Maybe in part because he’s still quite a young man himself, Dolan has rendered an intimate, consummately detailed expression of the genuine longing and self-doubt that, to be quite honest, are really the only aspects that make his characters worth paying attention to. Dolan knows this, and so Heartbeats’ chief concern is the shared affection of two friends for a perfectly beautiful young blond-haired man. At the outset, we’re introduced to the three of them at a hip Montreal dinner party — you know, the kind where everyone’s showing off at least a little. Franics (Dolan) and Maria (Monia Chokri) dismiss Nicolas (Niels Schneider) as good looking but ultimately unrefined and not worth their time, them being the hip young elites of civilized Canada and all. The ensuing war over Nicolas that takes place between the the old friends is as excruciatingly polite as it is pregnant with emotion. With neither willing to admit to the other that they actually have feelings for this oblivious Adonis, a painful comedy of errors plays out that touches on some of the more universal feelings associated with a super-big crush.
There’s an interesting syncopation taking place between quasi-Kubrickian detached amusement and overtly heartfelt nostalgic sentimentality in this film, the director moving from one to another as he sees fit. The attention he pays to the minutiae of his characters, establishing very central truths about them through seemingly very little effort, is the true mark of his genius. Dolan proves himself to be quite adept and thoughtful through the choices he makes with this film. Whereas a character’s nervous tick might be played for its quirk-factor by many directors, Dolan seamlessly weaves the body language of his characters into their dialogue, which, although at some times a bit too stylized for my tastes, never devolves into babble. A stylistic device that appears several times throughout the film is Dalida’s Italian cover of Sonny Bono’s classic “Bang Bang (My Baby Shot Me Down).” This leitmotif imbues Heartbeats with a distinctly ambivalent mood, which, like the cover itself, tends toward the melodramatic a little too much and just a little too often.
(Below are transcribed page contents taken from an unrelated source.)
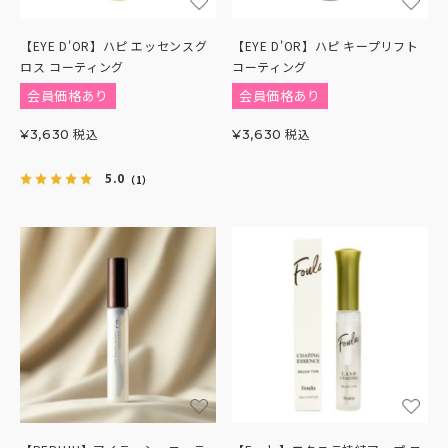
【EYE D'OR】ハピ エッセンスグ
【EYE D'OR】ハピ キープリフト
ロス コーティング
コーティング
会員価格あり
会員価格あり
税込
税込
¥
3,630
¥
3,630
5.0
（1）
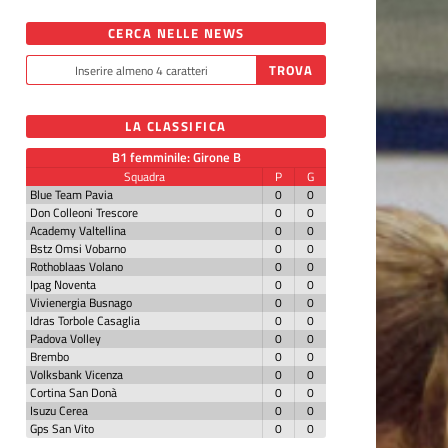
CERCA NELLE NEWS
LA CLASSIFICA
B1 femminile: Girone B
Squadra
P
G
Blue Team Pavia
0
0
Don Colleoni Trescore
0
0
Academy Valtellina
0
0
Bstz Omsi Vobarno
0
0
Rothoblaas Volano
0
0
Ipag Noventa
0
0
Vivienergia Busnago
0
0
Idras Torbole Casaglia
0
0
Padova Volley
0
0
Brembo
0
0
Volksbank Vicenza
0
0
Cortina San Donà
0
0
Isuzu Cerea
0
0
Gps San Vito
0
0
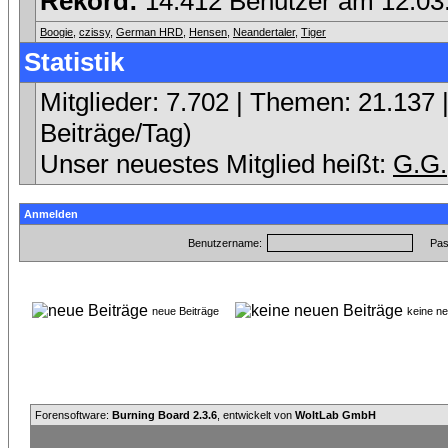
Rekord:
14.412 Benutzer am 12.0
Boogie
,
czissy
,
German HRD
,
Hensen
,
Neandertaler
,
Tiger
Statistik
Mitglieder: 7.702 | Themen: 21.137 |
Beiträge/Tag)
Unser neuestes Mitglied heißt:
G.G.
Anmelden
Benutzername:
Pas
neue Beiträge
keine n
Forensoftware:
Burning Board 2.3.6
, entwickelt von
WoltLab GmbH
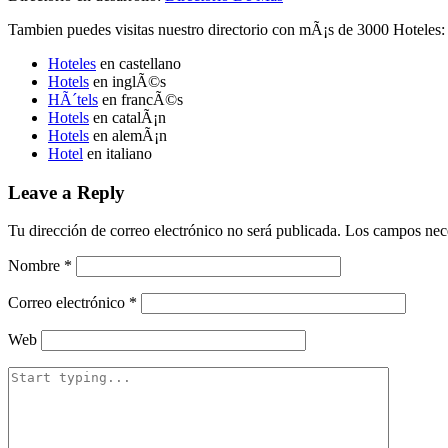
Tambien puedes visitas nuestro directorio con mÃ¡s de 3000 Hoteles:
Hoteles
en castellano
Hotels
en inglÃ©s
HÃ´tels
en francÃ©s
Hotels
en catalÃ¡n
Hotels
en alemÃ¡n
Hotel
en italiano
Leave a Reply
Tu dirección de correo electrónico no será publicada.
Los campos nece
Nombre
*
Correo electrónico
*
Web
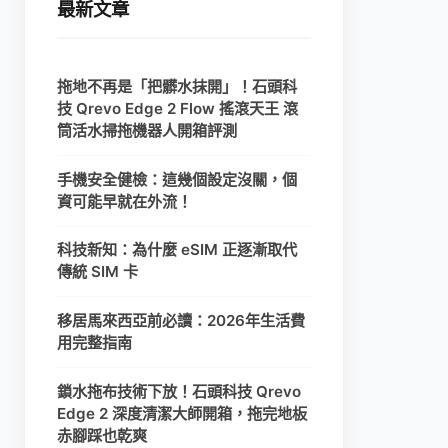
最新文章
拖地不再是「把髒水抹開」！石頭科
技 Qrevo Edge 2 Flow 搖滾天王 滾
筒活水掃拖機器人開箱評測
手機安全健檢：這幾個設定沒關，個
資可能早就在外流！
科技新知：為什麼 eSIM 正逐漸取代
傳統 SIM 卡
移居馬來西亞前必讀：2026年生活費
用完整指南
鎖水拖布技術下放！石頭科技 Qrevo
Edge 2 深度清潔大師開箱，拖完地板
赤腳踩也乾爽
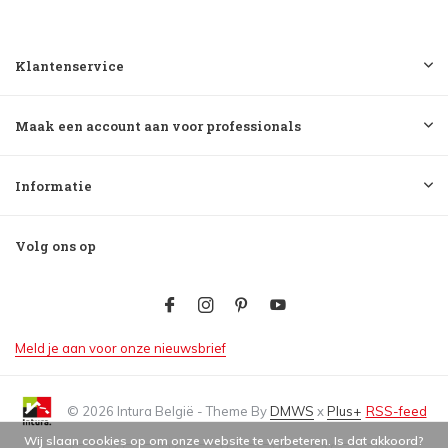
Klantenservice
Maak een account aan voor professionals
Informatie
Volg ons op
Meld je aan voor onze nieuwsbrief
© 2026 Intura België - Theme By
DMWS
x
Plus+
RSS-feed
Wij slaan cookies op om onze website te verbeteren. Is dat akkoord?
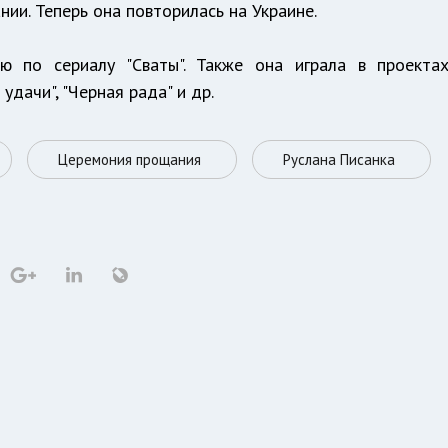
нии. Теперь она повторилась на Украине.
лю по сериалу "Сваты". Также она играла в проекта
удачи", "Черная рада" и др.
Церемония прощания
Руслана Писанка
In his first film, I Killed My Mother, Dolan established himself as a unique talent, a new voice that, though a bit forced and derivative, still had something interesting to contribute to the world of film. With Heartbeats, his second, he has assuaged any fears that he was a mere enfant terrible flash-in-the-pan one-off with too much of his parents’ money. Dolan is a true auteur, and with his third film, the forthcoming Laurence Anyways, he’s attempting to craft another subtle and complex narrative about human relationships, this time about the effect upon the union between a man and a woman after the man decides to change his sex. I’m on the edge of my seat.